*EXERCISE INSTRUCTIONS*
Starting at the first line of the entries below, please return exactly each line up to and including the one with "Unutmayın, elektrik işleri"; pictures stay out.

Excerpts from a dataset

--

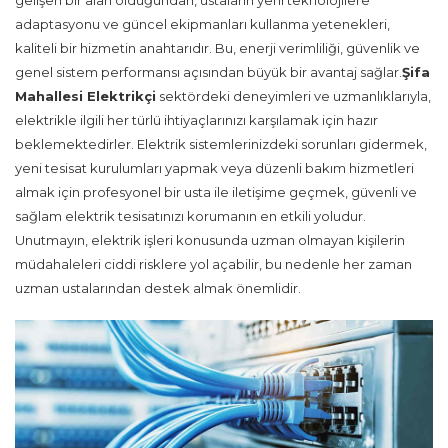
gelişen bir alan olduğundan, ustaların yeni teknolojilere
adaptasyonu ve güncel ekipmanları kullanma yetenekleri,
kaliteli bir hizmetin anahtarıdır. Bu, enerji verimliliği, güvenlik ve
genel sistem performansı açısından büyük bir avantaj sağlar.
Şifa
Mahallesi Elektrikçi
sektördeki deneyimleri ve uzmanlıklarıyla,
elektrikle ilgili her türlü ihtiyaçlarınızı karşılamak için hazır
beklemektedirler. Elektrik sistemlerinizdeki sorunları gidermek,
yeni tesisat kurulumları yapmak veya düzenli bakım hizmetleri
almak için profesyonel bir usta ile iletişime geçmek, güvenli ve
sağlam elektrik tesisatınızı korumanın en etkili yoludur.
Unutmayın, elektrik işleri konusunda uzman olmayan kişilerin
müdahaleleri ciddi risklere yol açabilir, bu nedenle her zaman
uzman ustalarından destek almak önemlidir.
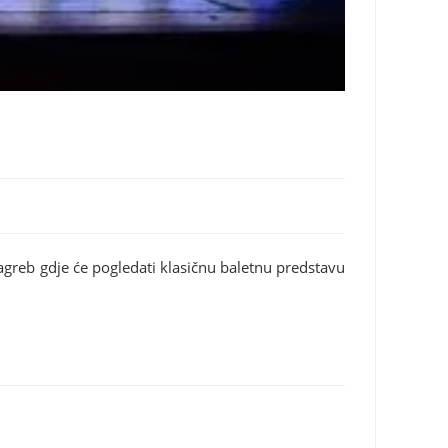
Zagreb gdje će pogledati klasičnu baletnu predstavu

--

*RESPONSE FOR THIS EXERCISE*
gelişen bir alan olduğundan, ustaların yeni teknolojilere
adaptasyonu ve güncel ekipmanları kullanma yetenekleri,
kaliteli bir hizmetin anahtarıdır. Bu, enerji verimliliği, güvenlik ve
genel sistem performansı açısından büyük bir avantaj sağlar.
Şifa
Mahallesi Elektrikçi
sektördeki deneyimleri ve uzmanlıklarıyla,
elektrikle ilgili her türlü ihtiyaçlarınızı karşılamak için hazır
beklemektedirler. Elektrik sistemlerinizdeki sorunları gidermek,
yeni tesisat kurulumları yapmak veya düzenli bakım hizmetleri
almak için profesyonel bir usta ile iletişime geçmek, güvenli ve
sağlam elektrik tesisatınızı korumanın en etkili yoludur.
Unutmayın, elektrik işleri konusunda uzman olmayan kişilerin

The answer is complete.